The World Wide Web (WWW) and its surrounding technologies have become major application domains for data mining techniques. Web mining expertise can be both intellectually and economically rewarding. However, data mining textbooks typically have too much ground to cover and so rarely devote more than a single chapter--or single section --to the specifics of this growing area; some even skip it altogether [2,3]. Hence, a well-written monograph on this relevant topic is a welcome addition to every data miner’s library.
Liu, a well-known researcher in the field, has updated and extended his 2006 monograph on Web data mining techniques  while keeping its original structure. His book provides a comprehensive, self-contained introduction to the major data mining techniques and their use in Web data mining.
Part 1 provides an overview of traditional data mining techniques. This introduction to data mining--about one-third of the book--presents association rule mining, sequential patterns, classification, clustering, and partially supervised learning techniques. This feature detracts from the book’s main focus on Web mining, but it fosters the book’s adoption in courses in which previous knowledge of data mining techniques is not a prerequisite. Liu skillfully combines basic information with discussions of his own research on topics such as association rule mining using multiple minimum supports, associative classifiers, and discovering holes (for clustering problems). The chapter on partially supervised learning is the most technically demanding. It provides a nice survey of the techniques that have been proposed for learning from both labeled and unlabeled examples during the last decade.

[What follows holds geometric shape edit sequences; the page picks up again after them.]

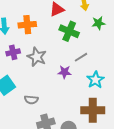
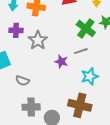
green cross: (69, 31) -> (86, 28), moved

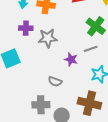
gray star: (38, 40) -> (48, 38), turned 30
gray semicircle: (22, 81) -> (55, 81), moved

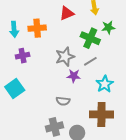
gray star: (48, 38) -> (65, 57), moved

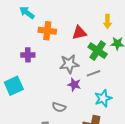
red triangle: (67, 13) -> (79, 33), moved
cyan arrow: (14, 29) -> (27, 13), moved, turned 119

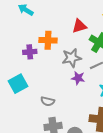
orange cross: (47, 31) -> (48, 40), moved
gray semicircle: (59, 107) -> (48, 101), moved

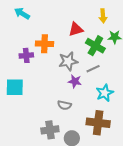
cyan square: (18, 84) -> (15, 87), turned 30
gray semicircle: (48, 101) -> (64, 105), moved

Part 2--the remaining two-thirds of the book--delves into Web mining techniques. After an introductory chapter on information retrieval concepts and key Web search ideas, the content revolves around three main topics: Web structure mining, Web content mining, and Web usage mining.
Two chapters on Web structure mining examine social network analysis and Web crawlers. The chapter on social network analysis (titled “Link Analysis” in the first edition ) describes the ubiquitous PageRank and hyperlink-induced topic search (HITS), ranking algorithms that are discussed in every self-respecting monograph on networks or Web information retrieval. It also suggests different data mining strategies that might prove useful for community detection--the network equivalent to traditional clustering--though much better surveys exist on this topic . The second chapter in this section provides a nice survey on the implementation and ethical issues behind the construction of Web crawlers; however, it was never updated from the previous edition.
Three chapters focus on Web content mining. The first one deals with structured data extraction--that is, wrapper induction (a supervised learning problem) and automatic data extraction (based on pattern matching techniques). The second chapter, on information integration, makes extensive use of heuristics and serves as a short introduction to integrating Web query interfaces, including descriptions of three different approaches proposed back in 2004. The final chapter on Web content mining focuses on opinion mining and sentiment analysis, that is, mining opinions that indicate positive or negative sentiments. This 70-page chapter analyzes a technically challenging field and identifies many open research problems from the perspective of the author’s own research. In fact, the author is involved in a start-up company on opinion mining.
Last but not least, a long final chapter deals with Web usage mining, which involves clickstream data analysis. Recommender systems and query log mining are analyzed as representative applications of Web usage mining, and computational advertising, the cornerstone behind the bottom line of search engine companies, is also addressed as a financially significant example of a recommendation system (that is, ads are recommended to match users’ queries).
Insightful bibliographic notes round off this excellent book. Professionals and researchers alike will find it handy as a reference. Its extensive lists of references at the end of each chapter provide hundreds of pointers for further reading. As a textbook, it is also suitable for advanced undergraduate and graduate courses on Web mining; it is highly self-contained and includes many easy-to-understand examples that will help readers grasp the key ideas behind current Web data mining techniques.